April 28, 2006
In continuation of the debate on myspace, the news had a jarring headline this morning featuring a soldier that had returned home from Iraq. He simply posted a bulletin (on the aforementioned website) on the sad state of affairs of the world and then concluded that he no longer wanted to play a role in it and that he was making his departure TODAY. His myspace and real world friends found him deceased in his residence.
I know things are bad. New Orleans is gone. Pretty soon I'll be looking at horse breeds because I can't afford gas. You're getting arrested for drinking in your hotel room (yes people that went down in Texas two weeks ago). Your parents are losing their jobs if they work for Ford (3000 unemployed in Norfolk last week). Hell, everyone is losing their jobs. Someone you love or know is, has, or will be in Iraq. Pedophiles are getting caught on National T.V. - anyone seen the Today Show's "Perverted Justice specials"?

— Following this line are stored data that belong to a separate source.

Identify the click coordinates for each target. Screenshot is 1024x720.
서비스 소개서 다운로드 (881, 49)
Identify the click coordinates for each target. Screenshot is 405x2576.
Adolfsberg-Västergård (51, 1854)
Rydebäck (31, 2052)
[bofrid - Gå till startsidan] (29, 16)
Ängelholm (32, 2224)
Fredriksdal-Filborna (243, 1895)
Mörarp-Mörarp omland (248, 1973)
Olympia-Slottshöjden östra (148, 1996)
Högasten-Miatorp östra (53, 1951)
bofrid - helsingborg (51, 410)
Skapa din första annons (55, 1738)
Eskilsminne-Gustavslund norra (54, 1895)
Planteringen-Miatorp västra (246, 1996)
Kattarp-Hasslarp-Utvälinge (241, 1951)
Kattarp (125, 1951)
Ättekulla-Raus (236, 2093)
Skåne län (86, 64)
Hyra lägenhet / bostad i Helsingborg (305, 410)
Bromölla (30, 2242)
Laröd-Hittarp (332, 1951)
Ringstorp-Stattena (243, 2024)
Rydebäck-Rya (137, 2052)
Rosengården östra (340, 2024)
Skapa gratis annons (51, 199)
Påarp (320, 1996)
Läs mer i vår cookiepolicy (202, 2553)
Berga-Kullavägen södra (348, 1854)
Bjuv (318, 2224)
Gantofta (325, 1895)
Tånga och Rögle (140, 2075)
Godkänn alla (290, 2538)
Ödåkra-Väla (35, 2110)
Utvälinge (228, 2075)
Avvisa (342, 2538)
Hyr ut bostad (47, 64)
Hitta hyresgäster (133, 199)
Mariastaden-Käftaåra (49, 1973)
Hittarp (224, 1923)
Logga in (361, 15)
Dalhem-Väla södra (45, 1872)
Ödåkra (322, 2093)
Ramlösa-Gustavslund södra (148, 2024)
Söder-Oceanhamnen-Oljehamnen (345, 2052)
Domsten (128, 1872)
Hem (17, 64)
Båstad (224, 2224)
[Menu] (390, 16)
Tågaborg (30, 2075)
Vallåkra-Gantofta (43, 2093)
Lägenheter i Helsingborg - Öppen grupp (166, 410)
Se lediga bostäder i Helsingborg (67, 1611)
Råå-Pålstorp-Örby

I was thinking I was running out of happy things to type. But take heart, I found them. Katie Couric is going to be a co-anchor on the evening news. Rosie O'donnell and Joy Behar are going to be mud wrestlin on "The View". Hench keeps getting promoted to the next grade here in OEF land despite never showing up for OEF class (props to G for making me laugh extremely loud with that statement). Some of our best friends are getting married for the right reasons. Someone in your family might be having a baby. Someone you know might have somehow gotten a promotion. F**K I went to dog-n-burger yesterday!!
And if you go out this weekend - I might be dancing somewhere. Don't be scared I'm not having a seizure.
April 19, 2006
A few weeks ago, Phillips totally ripped the band-aid off the scab that I’ve been picking at for a while now; that scab being my love/hate relationship with Myspace. He posted a rather thoughtful bulletin informing everyone that he was going to delete his profile, and that anyone who wished to remain in contact with him should email him his or her information. The thing that struck me as completely odd and telling about the whole thing was that I actually contemplated whether or not I should email him with my info.
April 3, 2006
I was standing in line at Hot Topic the other day. (Yes, I know Hot Topic. What am I still doing going into Hot Topic?) As I stood there, ears bleeding from the intense moody sounds of Hawthorne Heights and H.I.M, I realized that there were in fact not one but two lines for one register. So trying to expedite my departure I ask the guy in front of me - Is this the line? He pulls his uni-bang off of his mascara covered eyelid and responds “Man (I’m not a man) I guess it is or I wouldn’t be standing here. His gaze shifts over me and returns back to his feet. I think - well jeeze don’t kill yourself I didn’t ask you to solve the sphinx’s riddle.
Man, if only Robert Smith were here. He’d save me.
As we stand, despite being there longer than the new comers - the dude in front of me continues to let people pass. I attempt to spur him on up to the counter and am greeted with a mix bag of ugly faces and glassy eyed greetings. After 5 people pass him, I say F*** this - I’ve already heard The Silence in Black and White 3 times and fear I my cut my ears off. As I begin to contemplate going all Van Gogh - I gather my super cute black converse and pass this emo chicken and the “gothic” girls wearing the huge baggie pants that have gathered in the speedy line. The cashier gave me no grief at all and just said, “these janks are f**ing hot!” I say - “they are pretty hot.” I make a joke about passing the emo kids and she’s says “Emo” is so over. It’s more about incompetant rebellion now. Incompetant (sp) rebellion??
(so is that abbreviated INCOREBELLO??) Cause I’ve probably been incorebello since 2nd grade..
I’m not advocating cutting in line or joking the morose habits of the rich enough to look poor teenagers. If you have enough money to buy hot topic clothes, then you should have enough to generate some friggin happiness for yourself. I guess it’s just sometimes measures have to be taken to get results. Standing around looking “moody” only makes you look f**ing weird. Not rebellious, not emo, but weird. I may not be as book smart as I was years ago, but I’m happiER dammit.